To some people the Russian olive tree may be a thing of beauty. But not in Wayne County, where commissioners consider it an unwanted noxious weed.
About 500 trees were removed just a day or two after they were planted in the Bicknell Bottoms by the Division of Wildlife Resources on state-owned land. State officials promptly complied with a request to remove them."We don't want to make a big issue about it and the division people were good about it," said Commissioner Meeks Morrell. "The one who planted them apparently didn't realize they are on Wayne County's noxious weed list."
Wayne is only one of three counties in the state that lists the Russian olive as a noxious weed. State officials planted them to provide cover for birds and wildlife.
The birds are part of the problem, as far as Wayne County commissioners are concerned. The tree's fruit is good feed for birds but it contains a pit that, when eaten by the birds, is spread to other areas when they are in flight or land elsewhere, Morrell said.
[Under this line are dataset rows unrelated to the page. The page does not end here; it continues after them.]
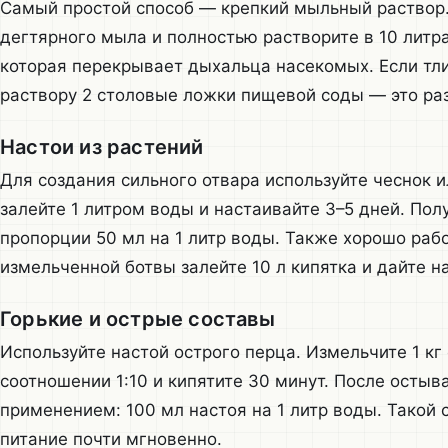
Самый простой способ — крепкий мыльный раствор.
дегтярного мыла и полностью растворите в 10 литр
которая перекрывает дыхальца насекомых. Если тл
раствору 2 столовые ложки пищевой соды — это ра
Настои из растений
Для создания сильного отвара используйте чеснок и
залейте 1 литром воды и настаивайте 3–5 дней. Пол
пропорции 50 мл на 1 литр воды. Также хорошо рабо
измельченной ботвы залейте 10 л кипятка и дайте на
Горькие и острые составы
Используйте настой острого перца. Измельчите 1 кг 
соотношении 1:10 и кипятите 30 минут. После остыв
применением: 100 мл настоя на 1 литр воды. Такой 
питание почти мгновенно.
"It is not a friendly tree and we don't want it." The commissioner said the tree has thorns about 2 inches long and "it takes over everything." It is basically a wetland tree.
"We don't want the Bicknell Bottoms to look like it does between Richfield and Glenwood (in Sevier county)," the commissioner said. "We just don't want Russian olive trees in the county."
Years ago the Russian Olive was widely scattered in Sevier County. Now, in the area referred to by Morrell, it has virtually taken over substantial acreage. It has spread along the Sevier River, throughout pastures and even into borrow pits along the state highway east of Richfield.
The commissioner said Wildlife Resources has also planted four-wing box bush in Wayne County, to which the county has no objection.